I suppose that if, back in the fifties when all heck was breaking loose, which we’ll get to in a minute, if we had had something like the internet or tweeting like we have now, we’d have been more worked up over stuff going on. Maybe. Hard to say. But there was a lot going on.

The good thing, at least as I see it from here and now, is that we didn’t know how bad, how really, really bad, everything was.

By everything going on, here those “things” are, in no particular order: Hiding under our desks when, not if, they dropped the big one; Looking under our desks for communists, who were lurking everywhere; And not swimming in August or we’d get polio.

Let’s just overlook a minor flu pandemic that tore through the world in the early-mid fifties, which led to a very rare doctor call to our farmhouse to see if I was going to make it. (Or if ma was going to burn out of me any chance of my ever having any chest hair with those ungodly mustard plasters.
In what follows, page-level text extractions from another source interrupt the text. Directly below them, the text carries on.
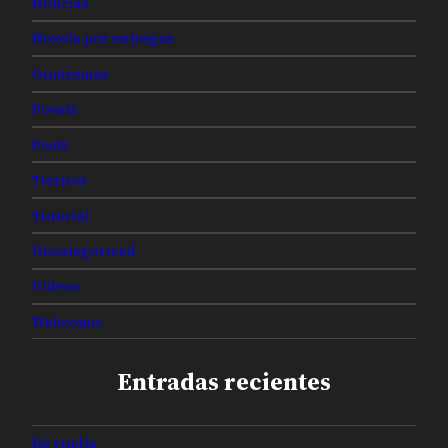
Noticias
Novela por entregas
Oneiremas
Poesía
Posts
Tiernos
Tutorial
Uncategorized
Videos
Webcomic
Entradas recientes
De vuelta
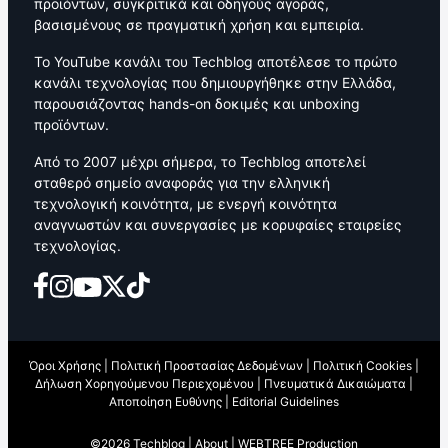
προϊόντων, συγκριτικά και οδηγούς αγοράς,
βασισμένους σε πραγματική χρήση και εμπειρία.
Το YouTube κανάλι του Techblog αποτέλεσε το πρώτο
κανάλι τεχνολογίας που δημιουργήθηκε στην Ελλάδα,
παρουσιάζοντας hands-on δοκιμές και unboxing
προϊόντων.
Από το 2007 μέχρι σήμερα, το Techblog αποτελεί
σταθερό σημείο αναφοράς για την ελληνική
τεχνολογική κοινότητα, με ενεργή κοινότητα
αναγνωστών και συνεργασίες με κορυφαίες εταιρείες
τεχνολογίας.
Όροι Χρήσης
|
Πολιτική Προστασίας Δεδομένων
|
Πολιτική Cookies
|
Δήλωση Χορηγούμενου Περιεχομένου
|
Πνευματικά Δικαιώματα
|
Αποποίηση Ευθύνης
|
Editorial Guidelines
©2026 Techblog |
About
|
WEBTREE Production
Which she did. Because I don’t.)

First, those sneaky communists. You see, the thing was, we were told they could be everywhere, anywhere, and they could especially be masquerading as school teachers. That in turn meant that any teacher not born in our small rural town WAS A COMMUNIST! We knew that for sure because back then, we still had an innocent belief that our political leaders wouldn’t mislead us. We were after all The Greatest Generation. We had just kicked butt in WW 2. We were all driving cars that went really fast. We had refrigerators. We had penicillin. We were going to outer space.

We had politicians whom we trusted.

Apparently not, in hindsight. Those dirty commies they warned us about seemed to just kind of disappear in some sort of slight of hand. Unfortunately, before they did, a lot of good people were driven from their careers.

We couldn’t go swimming in August, because that was when polio happened the most, and since that was when we really wanted and did go swimming, swimming must spread polio.

Like I said, lack of communication….

So I was in the first year of high school when they lined us all up for our first polio shot. We were excited. And why not? Now we could go swimming any time we wanted. (Excitement back then was hard to come across.)

I remember standing in the line for that polio vaccination. Remember, this was a big deal, that vaccination. We all knew people crippled by polio. They were everywhere. Vaccination was so miracle-ish. No more iron lungs. So the vaccination thing went ahead with gusto.

At the age of 14, standing in that line, I had the brains of a stump, but I also had muscles for the first time, and what better time to use them than just as the nurse stabbed at my shoulder with the needle. I of course tensed my arm muscle. (Like I said, a stump.)

The needle, I was pleased to see, crumpled like the fender of a cheap car. I was amused. The nurse wasn’t. A classmate standing behind me was even less amused. He fainted dead away. 

They should make needles stronger, I thought to myself. They should make kids smarter, the nurse thought to herself. 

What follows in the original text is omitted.